What is the government doing?

All levels of government have a role to play in addressing the root causes of food insecurity and working with organisations like Foodbank to ensure food relief is available while these causes are being addressed.

The Federal Government has an opportunity to deliver significant positive change by developing a long-term, whole of government strategy to coordinate the efforts of government and all key stakeholder in addressing the current food security crisis. We believe a national food security strategy is crucial to ensuring vulnerable Australians have access to essential support when it is needed most. This has been a key 2019 Federal Election focus for Foodbank, as outlined in election advocacy documents, which you can view here.
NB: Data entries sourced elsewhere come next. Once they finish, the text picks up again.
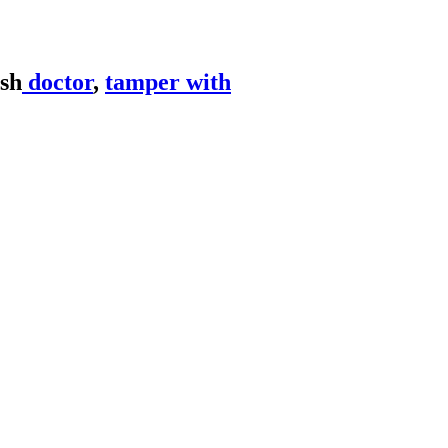
doctor
,
tamper with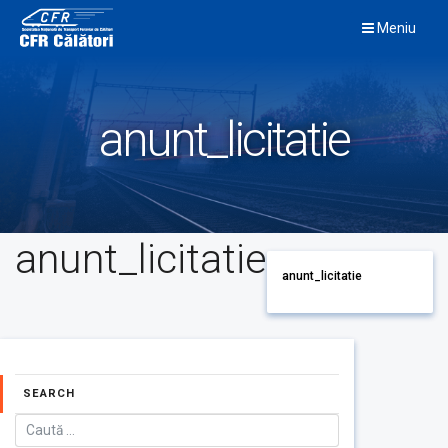
Skip
Meniu
to
content
anunt_licitatie
anunt_licitatie
anunt_licitatie
SEARCH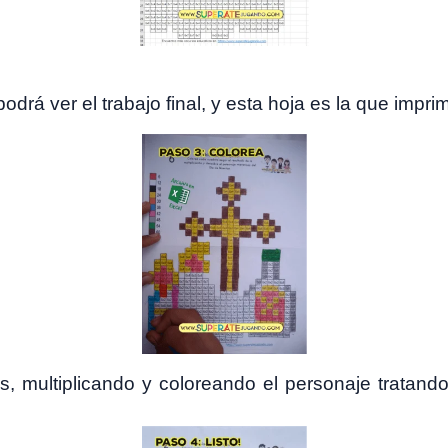
 podrá ver el trabajo final, y esta hoja es la que imp
, multiplicando y coloreando el personaje tratando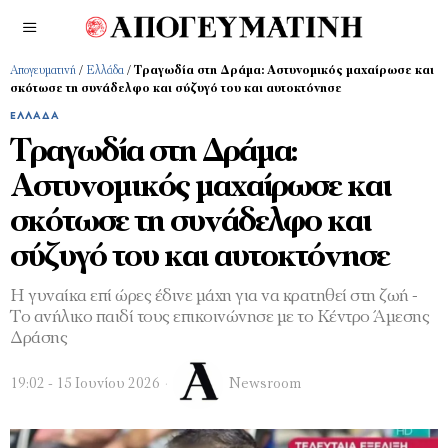
Απογευματινή
/
Ελλάδα
/
Τραγωδία στη Δράμα: Αστυνομικός μαχαίρωσε και
σκότωσε τη συνάδελφο και σύζυγό του και αυτοκτόνησε
ΕΛΛΆΔΑ
Τραγωδία στη Δράμα:
Αστυνομικός μαχαίρωσε και
σκότωσε τη συνάδελφο και
σύζυγό του και αυτοκτόνησε
Η γυναίκα επί ώρες έδινε μάχη για να κρατηθεί στη ζωή -
Το ανήλικο παιδί τους επικοινώνησε με το Κέντρο Άμεσης
Δράσης
19:02 - 15 Ιουνίου 2026
Newsroom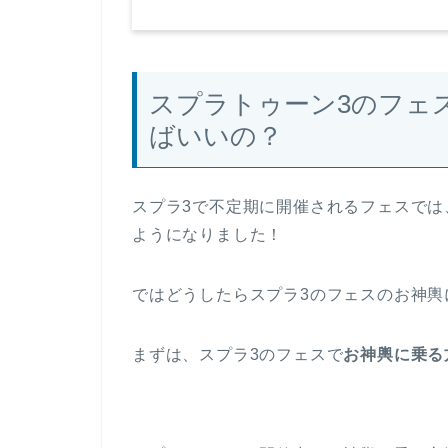
スプラトゥーン3のフェ
ばいいの？
スプラ3で不定期に開催されるフェスでは、
ようになりました！
ではどうしたらスプラ3のフェスのお神輿
まずは、スプラ3のフェスで
お神輿に乗る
Foodbank has also argued that Federal Government investment in the food relief sector is too low given the scale of the problem at hand. As an example, Foodbank Australia currently receives $750 000 per annum from the Federal Government through the Department of Social Services to be used exclusively for our Key Staples Program. This is a relatively minor financial investment given we’re talking about an issue affecting 15% of the population, and total revenue for 2018/19 is reported in the Federal Budget as $486.1 billion.

Foodbank’s most recent Pre-Budget Submission outlined what we believe is the minimum that is required from the Federal Government over the next 12 months and beyond if we are to come close to meeting demand for food relief.

We would love you to ask your local Member of Parliament or State/Territory Senator what they are doing to help Foodbank and whether they support the development of a long-term, bi-partisan food security strategy.

What is the food industry doing?

Foodbank works with the entire Australian food and grocery industry from farmers, wholesalers, and manufacturers to retailers to source food and groceries.  Approximately 37 million kilograms of the 42.8 million kilograms of food and groceries sourced and distributed by Foodbank last year was sourced through ‘food rescue’.  The remaining 5.8 million kilograms was sourced through proactive manufacturing and purchase of product by Foodbank, as well as product donations.  In addition to food rescue, food and grocery companies and retailers  make food/grocery donations to Foodbank as part of their commitment to corporate social responsibility. Many companies choose to make regular donations by increasing their production run or drawing straight from inventory in order to ensure that their product is consistently available to charities. They may also make special one-off donations at the time of natural disasters.

In addition, in an innovative and world-leading foodbanking program, Foodbank also collaborates with suppliers, manufacturers and transporters to proactively manufacture key staple foods to ensure that these are available year round. You can watch a 4-minute video about this impressive program here.

Is there a cost to access food from Foodbank?

To ensure we get the most food to the most people in the most efficient and effective way, Foodbank charges ‘handling fees’ for some items to help offset some of our operational costs. In a country as big as ours some of our biggest costs are transport and logistics; getting food from where it is to where it needs to go.

Running Foodbank’s operations across the country to enable us to reach 815,000 Australians per month requires ongoing funding. We have many generous partners who support us, however the majority of our donations are food and grocery items. Handling fees vary across the Foodbank network.

Handling fees also allow us to source and provide a wider range of products to the end recipients, giving them dignity of choice and also, in the majority of instances, product that has good shelf life, rather than just short life product.

Foodbank varies the rate of handling fees on individual products to encourage healthier choices (e.g. in the vast majority of instances fruit and vegetables do not have handling fees). Also, the rate of handling fees on specific products is adjusted to manage inventory (i.e. lower/no fees on particularly large or short coded donations that need to be moved quickly).